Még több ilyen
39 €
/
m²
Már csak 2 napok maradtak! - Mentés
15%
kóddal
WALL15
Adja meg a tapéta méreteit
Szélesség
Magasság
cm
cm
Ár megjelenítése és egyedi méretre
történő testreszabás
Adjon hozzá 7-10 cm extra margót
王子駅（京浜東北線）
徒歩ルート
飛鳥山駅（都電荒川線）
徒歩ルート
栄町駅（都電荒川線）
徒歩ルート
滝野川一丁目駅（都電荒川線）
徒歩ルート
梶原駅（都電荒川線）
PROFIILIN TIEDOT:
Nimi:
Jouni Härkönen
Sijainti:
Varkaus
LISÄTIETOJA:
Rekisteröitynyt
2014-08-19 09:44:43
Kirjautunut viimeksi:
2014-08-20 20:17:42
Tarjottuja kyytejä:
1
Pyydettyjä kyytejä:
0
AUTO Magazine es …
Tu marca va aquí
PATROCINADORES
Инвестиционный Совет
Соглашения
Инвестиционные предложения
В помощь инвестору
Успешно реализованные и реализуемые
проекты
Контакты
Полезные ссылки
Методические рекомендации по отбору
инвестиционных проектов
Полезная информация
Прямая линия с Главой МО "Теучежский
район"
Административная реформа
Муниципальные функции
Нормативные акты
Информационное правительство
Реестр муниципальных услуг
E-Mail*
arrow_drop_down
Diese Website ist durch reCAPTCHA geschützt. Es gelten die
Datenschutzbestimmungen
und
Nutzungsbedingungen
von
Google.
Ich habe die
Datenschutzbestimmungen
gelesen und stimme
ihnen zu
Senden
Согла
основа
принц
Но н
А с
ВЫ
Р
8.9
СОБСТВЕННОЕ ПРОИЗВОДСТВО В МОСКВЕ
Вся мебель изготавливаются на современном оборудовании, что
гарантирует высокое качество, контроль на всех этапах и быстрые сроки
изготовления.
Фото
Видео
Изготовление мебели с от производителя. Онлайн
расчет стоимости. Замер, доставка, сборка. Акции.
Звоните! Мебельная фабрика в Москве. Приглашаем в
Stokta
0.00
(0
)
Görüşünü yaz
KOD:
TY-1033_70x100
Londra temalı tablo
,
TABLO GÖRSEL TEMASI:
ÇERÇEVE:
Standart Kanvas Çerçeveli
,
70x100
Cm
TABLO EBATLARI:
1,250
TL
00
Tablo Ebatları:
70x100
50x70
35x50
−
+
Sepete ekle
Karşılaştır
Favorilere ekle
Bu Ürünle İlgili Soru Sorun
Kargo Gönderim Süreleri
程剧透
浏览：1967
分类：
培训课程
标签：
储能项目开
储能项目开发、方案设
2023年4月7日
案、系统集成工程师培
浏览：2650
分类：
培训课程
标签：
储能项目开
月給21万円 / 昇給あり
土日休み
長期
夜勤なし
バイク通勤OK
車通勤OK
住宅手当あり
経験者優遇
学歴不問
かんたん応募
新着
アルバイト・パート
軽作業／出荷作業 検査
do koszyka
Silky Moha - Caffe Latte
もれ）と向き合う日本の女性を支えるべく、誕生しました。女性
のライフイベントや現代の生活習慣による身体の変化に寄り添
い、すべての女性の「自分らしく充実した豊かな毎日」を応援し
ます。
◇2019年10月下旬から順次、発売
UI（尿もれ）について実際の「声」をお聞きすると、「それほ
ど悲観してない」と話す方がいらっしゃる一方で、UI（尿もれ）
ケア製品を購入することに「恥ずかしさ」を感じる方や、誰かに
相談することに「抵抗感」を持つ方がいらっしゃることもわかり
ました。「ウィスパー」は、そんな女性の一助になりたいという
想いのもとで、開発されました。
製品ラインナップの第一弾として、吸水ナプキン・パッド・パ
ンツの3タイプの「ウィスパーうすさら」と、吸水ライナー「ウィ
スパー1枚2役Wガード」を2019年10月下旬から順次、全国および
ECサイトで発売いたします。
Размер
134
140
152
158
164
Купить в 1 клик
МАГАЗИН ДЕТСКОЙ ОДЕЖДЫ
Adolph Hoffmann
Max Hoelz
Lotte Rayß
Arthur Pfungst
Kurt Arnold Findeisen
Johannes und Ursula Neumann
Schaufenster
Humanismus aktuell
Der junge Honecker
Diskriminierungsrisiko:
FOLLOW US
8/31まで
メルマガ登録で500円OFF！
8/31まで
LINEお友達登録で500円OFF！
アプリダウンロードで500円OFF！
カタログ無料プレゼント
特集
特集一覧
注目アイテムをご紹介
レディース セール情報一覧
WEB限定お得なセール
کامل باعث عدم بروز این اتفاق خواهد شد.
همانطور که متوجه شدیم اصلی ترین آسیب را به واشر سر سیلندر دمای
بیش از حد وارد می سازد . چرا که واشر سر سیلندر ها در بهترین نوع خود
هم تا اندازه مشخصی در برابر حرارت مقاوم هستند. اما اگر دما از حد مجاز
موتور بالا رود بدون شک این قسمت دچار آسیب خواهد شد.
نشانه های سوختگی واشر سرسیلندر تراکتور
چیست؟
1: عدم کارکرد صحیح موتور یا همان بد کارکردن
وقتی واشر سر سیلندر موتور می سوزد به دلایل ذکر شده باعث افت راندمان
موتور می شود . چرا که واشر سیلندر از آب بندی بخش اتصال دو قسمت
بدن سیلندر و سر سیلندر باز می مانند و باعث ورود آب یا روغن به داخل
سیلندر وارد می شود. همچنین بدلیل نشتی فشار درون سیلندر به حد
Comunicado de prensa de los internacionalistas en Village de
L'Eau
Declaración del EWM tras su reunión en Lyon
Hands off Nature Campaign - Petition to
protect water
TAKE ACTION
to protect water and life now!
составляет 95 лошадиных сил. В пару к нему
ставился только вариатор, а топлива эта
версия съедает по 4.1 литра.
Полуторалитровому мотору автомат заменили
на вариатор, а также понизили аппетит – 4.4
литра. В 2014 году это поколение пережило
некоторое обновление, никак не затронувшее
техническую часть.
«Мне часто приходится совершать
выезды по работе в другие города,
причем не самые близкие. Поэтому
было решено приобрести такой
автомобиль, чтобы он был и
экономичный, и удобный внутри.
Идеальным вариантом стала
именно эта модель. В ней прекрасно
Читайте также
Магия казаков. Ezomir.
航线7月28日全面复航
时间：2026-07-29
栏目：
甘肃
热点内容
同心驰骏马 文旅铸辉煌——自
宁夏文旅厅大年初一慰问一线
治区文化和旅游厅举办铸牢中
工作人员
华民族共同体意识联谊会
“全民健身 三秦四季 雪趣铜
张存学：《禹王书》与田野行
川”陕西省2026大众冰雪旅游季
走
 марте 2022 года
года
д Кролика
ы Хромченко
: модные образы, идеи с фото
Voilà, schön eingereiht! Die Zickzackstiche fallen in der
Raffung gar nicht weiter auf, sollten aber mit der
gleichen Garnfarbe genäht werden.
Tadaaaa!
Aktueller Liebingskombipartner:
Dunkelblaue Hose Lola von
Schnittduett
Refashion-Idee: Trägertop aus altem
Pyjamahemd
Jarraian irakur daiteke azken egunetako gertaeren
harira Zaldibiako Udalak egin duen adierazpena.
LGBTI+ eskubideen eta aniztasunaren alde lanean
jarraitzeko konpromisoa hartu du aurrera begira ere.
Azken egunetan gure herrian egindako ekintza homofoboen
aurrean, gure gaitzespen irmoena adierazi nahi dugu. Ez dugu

• _TASK STATEMENT_
Given the data above, transcribe exactly the lines from the one containing "на вариатор, а также понизили аппетит – 4.4" down to the one containing "Voilà, schön eingereiht!", and no others.

• _ANSWER_
на вариатор, а также понизили аппетит – 4.4
литра. В 2014 году это поколение пережило
некоторое обновление, никак не затронувшее
техническую часть.
«Мне часто приходится совершать
выезды по работе в другие города,
причем не самые близкие. Поэтому
было решено приобрести такой
автомобиль, чтобы он был и
экономичный, и удобный внутри.
Идеальным вариантом стала
именно эта модель. В ней прекрасно
Читайте также
Магия казаков. Ezomir.
航线7月28日全面复航
时间：2026-07-29
栏目：
甘肃
热点内容
同心驰骏马 文旅铸辉煌——自
宁夏文旅厅大年初一慰问一线
治区文化和旅游厅举办铸牢中
工作人员
华民族共同体意识联谊会
“全民健身 三秦四季 雪趣铜
张存学：《禹王书》与田野行
川”陕西省2026大众冰雪旅游季
走
 марте 2022 года
года
д Кролика
ы Хромченко
: модные образы, идеи с фото
Voilà, schön eingereiht! Die Zickzackstiche fallen in der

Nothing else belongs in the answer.